• [Problem requirements]: Omit all pictures, and print word for word only the lines from the one containing "Palazzese – A Dining Experience" through the end of the data.

== Segment start ==

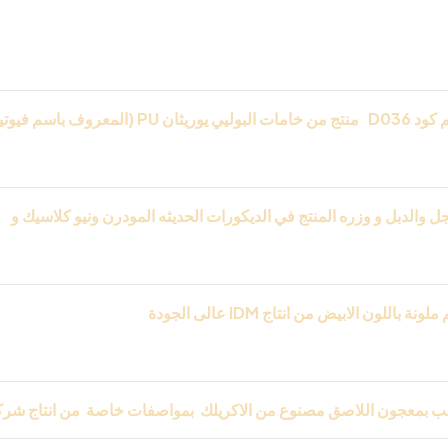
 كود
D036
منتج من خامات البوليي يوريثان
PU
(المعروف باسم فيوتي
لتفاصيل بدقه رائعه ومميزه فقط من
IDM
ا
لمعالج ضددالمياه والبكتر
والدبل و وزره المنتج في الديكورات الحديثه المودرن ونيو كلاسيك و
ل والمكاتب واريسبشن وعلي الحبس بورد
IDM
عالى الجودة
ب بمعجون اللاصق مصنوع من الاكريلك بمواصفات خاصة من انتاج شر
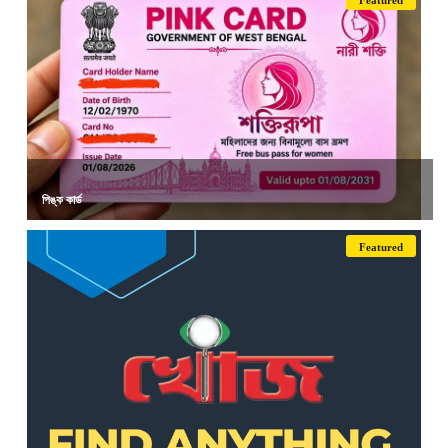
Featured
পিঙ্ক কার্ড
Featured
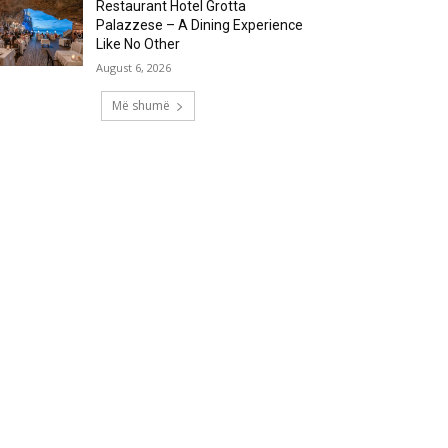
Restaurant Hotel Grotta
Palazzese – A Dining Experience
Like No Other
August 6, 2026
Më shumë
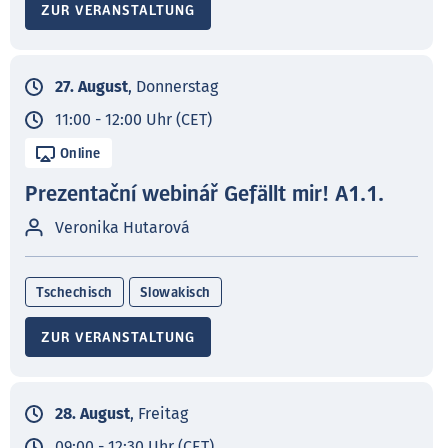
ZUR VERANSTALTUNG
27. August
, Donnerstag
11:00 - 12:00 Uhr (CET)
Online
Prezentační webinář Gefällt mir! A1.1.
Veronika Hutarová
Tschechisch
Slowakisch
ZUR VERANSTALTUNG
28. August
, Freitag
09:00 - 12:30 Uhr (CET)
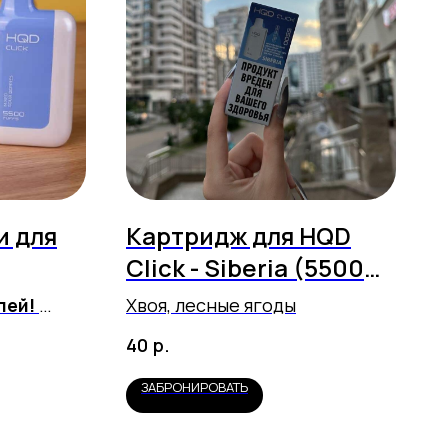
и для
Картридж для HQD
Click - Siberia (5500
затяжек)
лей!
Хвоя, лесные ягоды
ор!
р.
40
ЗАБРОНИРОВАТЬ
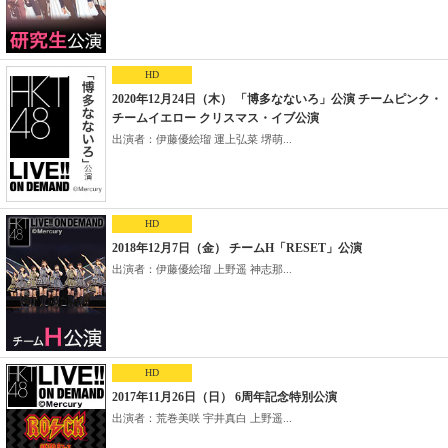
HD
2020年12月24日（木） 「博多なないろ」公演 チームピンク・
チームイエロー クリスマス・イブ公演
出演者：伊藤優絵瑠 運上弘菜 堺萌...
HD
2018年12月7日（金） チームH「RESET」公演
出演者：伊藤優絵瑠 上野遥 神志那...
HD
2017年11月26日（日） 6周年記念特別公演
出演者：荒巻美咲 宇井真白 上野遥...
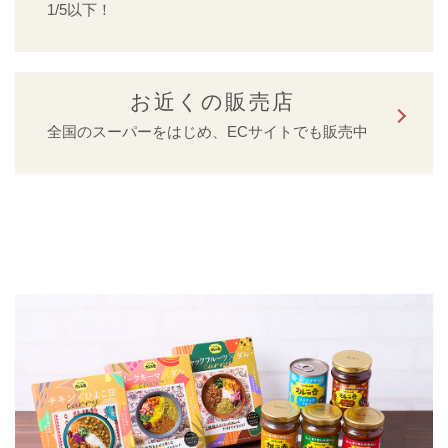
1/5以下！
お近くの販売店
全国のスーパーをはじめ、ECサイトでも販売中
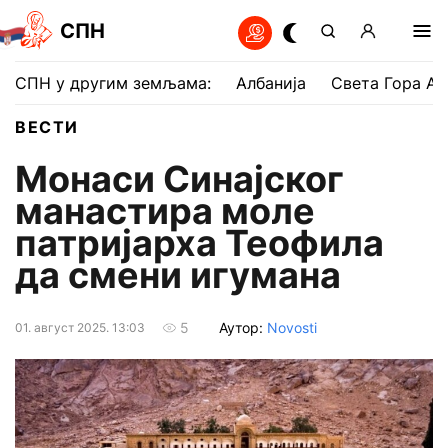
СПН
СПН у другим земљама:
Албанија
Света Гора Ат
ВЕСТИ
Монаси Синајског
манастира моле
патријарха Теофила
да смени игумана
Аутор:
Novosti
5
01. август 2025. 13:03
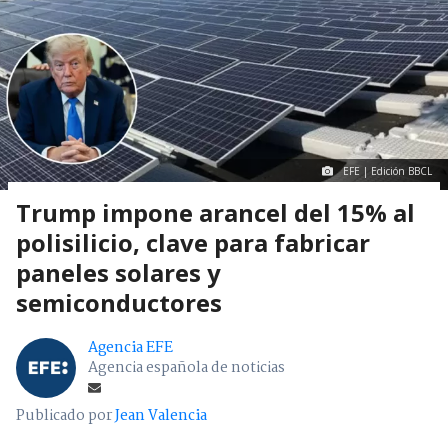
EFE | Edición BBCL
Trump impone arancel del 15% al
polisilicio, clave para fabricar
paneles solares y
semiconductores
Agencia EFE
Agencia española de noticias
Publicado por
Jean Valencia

== Segment end ==

• [Reply to the exercise]:
Palazzese – A Dining Experience
Like No Other
August 6, 2026
Më shumë
ZUR VERANSTALTUNG
27. August
, Donnerstag
11:00 - 12:00 Uhr (CET)
Online
Prezentační webinář Gefällt mir! A1.1.
Veronika Hutarová
Tschechisch
Slowakisch
ZUR VERANSTALTUNG
28. August
, Freitag
09:00 - 12:30 Uhr (CET)
и для
Картридж для HQD
Click - Siberia (5500
затяжек)
лей!
Хвоя, лесные ягоды
ор!
р.
40
ЗАБРОНИРОВАТЬ
HD
2020年12月24日（木） 「博多なないろ」公演 チームピンク・
チームイエロー クリスマス・イブ公演
出演者：伊藤優絵瑠 運上弘菜 堺萌...
HD
2018年12月7日（金） チームH「RESET」公演
出演者：伊藤優絵瑠 上野遥 神志那...
HD
2017年11月26日（日） 6周年記念特別公演
出演者：荒巻美咲 宇井真白 上野遥...
1/5以下！
お近くの販売店
全国のスーパーをはじめ、ECサイトでも販売中
СПН
СПН у другим земљама:
Албанија
Света Гора Ат
ВЕСТИ
Монаси Синајског
манастира моле
патријарха Теофила
да смени игумана
Аутор:
Novosti
5
01. август 2025. 13:03
EFE | Edición BBCL
Trump impone arancel del 15% al
polisilicio, clave para fabricar
paneles solares y
semiconductores
Agencia EFE
Agencia española de noticias
Publicado por
Jean Valencia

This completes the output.